The frontal lobe, or the ‘cognitive’ part of the brain, usually overrides fear with logic. When the emotional part overrides the logical part, we get anxiety! Many therapies work to ‘nudge’ the brain toward a less anxious state. https://www.brainfacts.org/diseases-and-disorders/mental-health/2018/what-part-of-the-brain-deals-with-anxiety-what-can-brains-affected-by-anxiety-tell-us-062918
Habits to beat anxiety
These are the good day-to-day habits that help you beat anxiety.
Eat high protein and whole foods.
Yes! All the evil foods that cause diabetes and other chronic illnesses also trigger anxiety in the brain. So eating well is very important for mental health. https://www.health.harvard.edu/blog/eating-well-to-help-manage-anxiety-your-questions-answered-2018031413460
No sweat off your backs. A bit of exercise goes a long way!
Even 15 minutes a day can greatly impact how you feel. Even simple things like walking around the house, going upstairs and downstairs a few times, or jumping jacks while watching sports or a TV show all count towards a calmer mind.
Get those ZZZs.
Admit it, too much mobile and TV activity has made us compromise our sleep. Humans are not nocturnal animals. We are blind as a bat in the dark. So biology says we should retire in the dark and wake up bright and early with the sun. It sounds simple enough, but 1 in 3 adults don’t get enough sleep. https://www.sleepfoundation.org/mental-health/anxiety-and-sleep
Let there be light! Get some sun.
This boosts the mood hormone called Serotonin. You get a bonus of focus and calm with enough sun! https://www.healthline.com/health/depression/benefits-sunlight.
Meditation is not mumbo jumbo.
Spending 10 minutes meditating in the middle of your day or before bedtime can make all the difference in resetting a hyperactive mind and finding calm. Growing up in eastern culture, meditating was a part of our daily routine, no different than eating or sleeping. Don’t take my word for it.

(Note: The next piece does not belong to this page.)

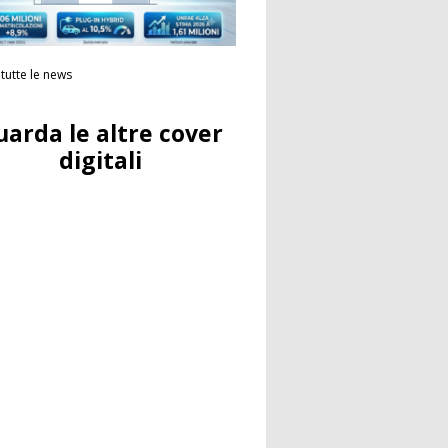
tutte le news
uarda le altre cover
digitali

Here is strong scientific evidence for the benefits of meditation to beat anxiety.
Pass the Vitamin D!
Many of us live in areas with a little sun in the winter months. Doctors recommend taking Vitamin supplements. A deficiency of Vitamin D causes many more health problems, including anxiety. While eating a pill is not the same as having fun in the sun, it is a super easy way to boost immunity and keep bones healthy and the mind calm!
Express gratitude and be kind
Who knew saying thanks means your mind will thank you later?! I’ll admit it, at first, my cynical mind didn’t believe it. I gave it a try. I texted a co-worker, thanking them for their work. It wasn’t too bad. Then I called a friend thanking them for lending us their car. And I bought a gift card for a friend who had continuously helped us for years. The next day, I called my parents, thanking them for making many sacrifices to raise me.
Then…you get the idea! The catharsis that comes from expressing gratitude and kindness cannot be expressed. Do it, and you will see. Here are some nice ideas. https://www.rtor.org/2020/07/08/how-practicing-gratitude-helps-you-deal-with-anxiety/
I hope you find these steps to beat anxiety helpful and habit-forming. Of course, many drugs and psychotherapy techniques are available for those of us that have severe forms of anxiety disorder. I hope that a lot of these habits complement or replace the need for more severe forms of therapy that do have side effects.
Yours in health, happiness, and a peaceful mind.